→ **DIRECTIONS FOR THIS TASK**:
Make an exact copy of all the entries, with the pictures left out.

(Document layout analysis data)
------------------------------

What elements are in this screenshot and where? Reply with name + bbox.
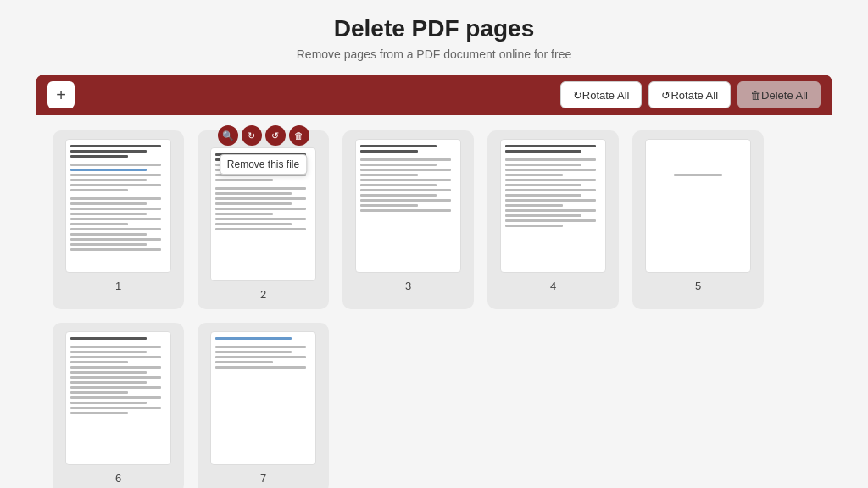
page-card-4[interactable]: 4 [487, 130, 619, 309]
page-number-2: 2 [260, 288, 266, 301]
remove-file-tooltip: Remove this file [220, 154, 307, 175]
page-card-6[interactable]: 6 [53, 323, 184, 488]
page-2-actions: 🔍 ↻ ↺ 🗑 [218, 125, 309, 146]
page-number-6: 6 [115, 472, 121, 485]
zoom-icon[interactable]: 🔍 [218, 125, 238, 146]
page-card-7[interactable]: 7 [198, 323, 329, 488]
pages-area: 1 🔍 ↻ ↺ 🗑 Remove this file [36, 115, 832, 488]
page-number-4: 4 [550, 280, 556, 292]
page-card-1[interactable]: 1 [53, 130, 184, 309]
add-file-button[interactable]: + [47, 81, 75, 108]
page-card-3[interactable]: 3 [342, 130, 474, 309]
page-number-7: 7 [260, 472, 266, 485]
page-subtitle: Remove pages from a PDF document online … [297, 47, 572, 61]
page-thumb-1 [65, 139, 171, 273]
delete-all-button[interactable]: 🗑Delete All [737, 81, 821, 108]
page-thumb-7 [210, 331, 316, 465]
main-container: + ↻Rotate All ↺Rotate All 🗑Delete All [36, 75, 832, 488]
pages-grid: 1 🔍 ↻ ↺ 🗑 Remove this file [53, 130, 815, 488]
rotate-all-cw-button[interactable]: ↻Rotate All [560, 81, 643, 108]
page-thumb-6 [65, 331, 171, 465]
page-title: Delete PDF pages [334, 15, 535, 42]
rotate-ccw-icon[interactable]: ↺ [265, 125, 286, 146]
page-card-2[interactable]: 🔍 ↻ ↺ 🗑 Remove this file [198, 130, 329, 309]
page-thumb-3 [355, 139, 461, 273]
page-number-3: 3 [405, 280, 411, 292]
toolbar: + ↻Rotate All ↺Rotate All 🗑Delete All [36, 75, 832, 115]
toolbar-right: ↻Rotate All ↺Rotate All 🗑Delete All [560, 81, 821, 108]
delete-icon[interactable]: 🗑 [289, 125, 309, 146]
page-number-5: 5 [695, 280, 701, 292]
page-card-5[interactable]: 5 [632, 130, 764, 309]
rotate-cw-icon[interactable]: ↻ [242, 125, 262, 146]
page-number-1: 1 [115, 280, 121, 292]
page-thumb-4 [500, 139, 606, 273]
rotate-all-ccw-button[interactable]: ↺Rotate All [648, 81, 731, 108]
page-thumb-5 [645, 139, 751, 273]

------------------------------

→ **REPLY**:
What elements are in this screenshot and where? Reply with name + bbox.
page-card-4[interactable]: 4 [487, 130, 619, 309]
page-number-2: 2 [260, 288, 266, 301]
remove-file-tooltip: Remove this file [220, 154, 307, 175]
page-card-6[interactable]: 6 [53, 323, 184, 488]
page-2-actions: 🔍 ↻ ↺ 🗑 [218, 125, 309, 146]
page-number-6: 6 [115, 472, 121, 485]
zoom-icon[interactable]: 🔍 [218, 125, 238, 146]
page-card-7[interactable]: 7 [198, 323, 329, 488]
pages-area: 1 🔍 ↻ ↺ 🗑 Remove this file [36, 115, 832, 488]
page-number-4: 4 [550, 280, 556, 292]
page-card-1[interactable]: 1 [53, 130, 184, 309]
add-file-button[interactable]: + [47, 81, 75, 108]
page-card-3[interactable]: 3 [342, 130, 474, 309]
page-number-7: 7 [260, 472, 266, 485]
page-subtitle: Remove pages from a PDF document online … [297, 47, 572, 61]
page-thumb-1 [65, 139, 171, 273]
delete-all-button[interactable]: 🗑Delete All [737, 81, 821, 108]
page-thumb-7 [210, 331, 316, 465]
main-container: + ↻Rotate All ↺Rotate All 🗑Delete All [36, 75, 832, 488]
pages-grid: 1 🔍 ↻ ↺ 🗑 Remove this file [53, 130, 815, 488]
rotate-all-cw-button[interactable]: ↻Rotate All [560, 81, 643, 108]
page-thumb-6 [65, 331, 171, 465]
page-title: Delete PDF pages [334, 15, 535, 42]
rotate-ccw-icon[interactable]: ↺ [265, 125, 286, 146]
page-card-2[interactable]: 🔍 ↻ ↺ 🗑 Remove this file [198, 130, 329, 309]
page-thumb-3 [355, 139, 461, 273]
page-number-3: 3 [405, 280, 411, 292]
toolbar: + ↻Rotate All ↺Rotate All 🗑Delete All [36, 75, 832, 115]
toolbar-right: ↻Rotate All ↺Rotate All 🗑Delete All [560, 81, 821, 108]
delete-icon[interactable]: 🗑 [289, 125, 309, 146]
page-number-5: 5 [695, 280, 701, 292]
page-card-5[interactable]: 5 [632, 130, 764, 309]
rotate-cw-icon[interactable]: ↻ [242, 125, 262, 146]
page-number-1: 1 [115, 280, 121, 292]
page-thumb-4 [500, 139, 606, 273]
rotate-all-ccw-button[interactable]: ↺Rotate All [648, 81, 731, 108]
page-thumb-5 [645, 139, 751, 273]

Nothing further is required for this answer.